In de Magische Schaal wil Jan Walch een moderne parafrase van de Graal-geschiedenis geven. Hij doet dit echter zonder enig bovennatuurlik motief; Percy is een onschuldige jongen uit 'n bos die per ongeluk tussen de mensen verdwaald raakt. 'n Oude vrouw geeft hem de magiese schaal om deze op z'n bestemming te brengen, maar zegt niet welke deze bestemming is. Via 'n soort spiritistiese séance krijgt hij 'n uiterst vage boodschap; hij maakt alle soorten mensen mee en leert tenslotte zijn bestemming: te geven aan z'n medemensen uit de overvloed der schaal. Alweer: louter stoffelike giften; eten en drinken.

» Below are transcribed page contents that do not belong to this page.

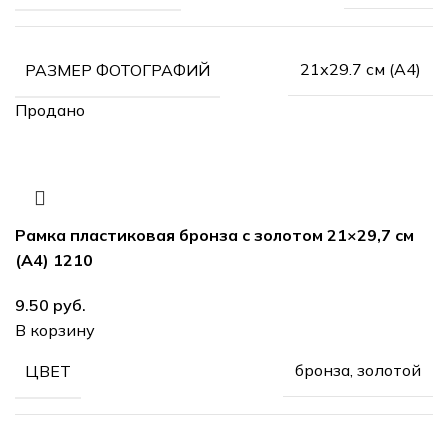
21х29.7 см (А4)
РАЗМЕР ФОТОГРАФИЙ
Продано
Рамка пластиковая бронза с золотом 21×29,7 см
(А4) 1210
руб.
В корзину
бронза, золотой
ЦВЕТ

Jan Walch is tenminste iemand die, zoal niet de kúnst van schrijven, dan toch het vak van schrijven verstaat. Dit behoedt hem voor al te grove onduidelikheden en maakt dat hij zelfs onwaarschijnlike situaties toch nog op een enigermate genietbare manier weet neer te schrijven. Er zijn echter boeken die een hogere strekking op 'n meer kunstzinnige wijze aangeven.
KAREL MARTIENS.
| |
H. Monica, door Mgr. Bougaud, - G. Mosmans Zoon, 's-Hertogenbosch, 1931.

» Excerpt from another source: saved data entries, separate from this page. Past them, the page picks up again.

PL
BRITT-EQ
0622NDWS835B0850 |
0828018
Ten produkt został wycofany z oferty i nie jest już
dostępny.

Het getuigt van niet bijster veel kijk op (en kennis van) den huidigen tijd, dat een katholieke uitgeversfirma een dergelijk heiligenleven laat vertalen en het licht doet zien. Het boek is zoo melig, sentimenteel en langdradig, zoo larmoyant en oppervlakkig, dat het elk contact met dezen tijd noodzakelijk zal missen (en ook elk contact met een vorigen tijd moet gemist hebben) tenzij met zijn snotterende kwezels (die thans misschien nog enkele uren langer geeuwen en snotteren dan aanvankelijk hun doen was). Moet in het karakter van dit boek de reden gezocht worden dat de illustrator ervan met zijn illustraties niet verder kwam dan de eerste twintig pagina's? Overigens bewees deze teekenaar (wiens naam niet te ontcijferen noch te raden is) hiermede het publiek, dat dit soort heiligelevens nog leest, ongewild een dienst: het teekeningetje, evenals de omslag, is beneden peil. Misschien om in harmonie met den inhoud te blijven. Aan deze harmonie hebben intusschen meerderen medegewerkt. De vertaler is een zekere Henri Bruning, niet te verwarren met:
HENRI BRUNING.
| |
André Delacour: Regards sur le Bois Sacré, éd. Saint-Michel, Paris.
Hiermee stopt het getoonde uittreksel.